Si può ritenere valore sacro il Potere esercitato dalla Patria (Stato) sulla vita dei sudditi, con leggi inique in cui si favoriscono i ricchi per diventare più ricchi e i poveri sempre più poveri, senza nessun riscatto sociale ?

Si può ritenere valore sacro il Potere esercitato dal Capo-Famiglia sul suo Clan ( moglie e figli ) tramite autorità indiscussa e a volte con diritto anche alla violenza?

Gesù, il Cristo è la Stella di Liberazione da tutti questi Poteri.

Lui ci presenta solo un “Dio Padre” ( Genitore) a cui non si deve obbedienza ma solo Somiglianza nell’Amore.( Mt.5,48).

Lui ci invita nel ” Regno di Dio”, non delimitato, ma con spazi universali dove tutti sono liberamente accolti, amati e rispettati nelle loro diversità etniche. ” (Ef.2,14) ,

Lui ci annuncia quella ” Famiglia” che si realizza solo nell’accoglienza dello stesso “Spirito” e non dall’avere lo stesso “Sangue (Mc.3,35)”.

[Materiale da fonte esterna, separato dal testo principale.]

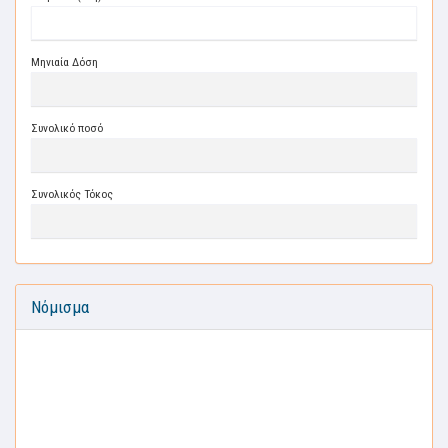
Μηνιαία Δόση
Συνολικό ποσό
Συνολικός Τόκος
Νόμισμα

Non riduciamo però noi cristiani il Gesù solo ad un Maestro dal cuore generoso e gentile che, nella Festa del Natale, viene al mondo solo per predicare amore e quindi utilizzabile poi da etiche, omelie, programmi politici e ideologie contemporanee.

Va commemorata invece la Sua Vera Presenza , non con simboli astrali e cantilene nostalgiche in sfarzose luminarie, ma con moderni metodi scientifici, onestamente applicabili a dati storici .

Solo così la sua Presenza è per noi ” Valore Sacro” , ma solo se inserita nel Memoriale del Mistero Pasquale, in cui il Cristo diventa Stella ” splendente* , che illumina veramente il Cammino salvifico dell’Umanità verso la Pienezza della Vita.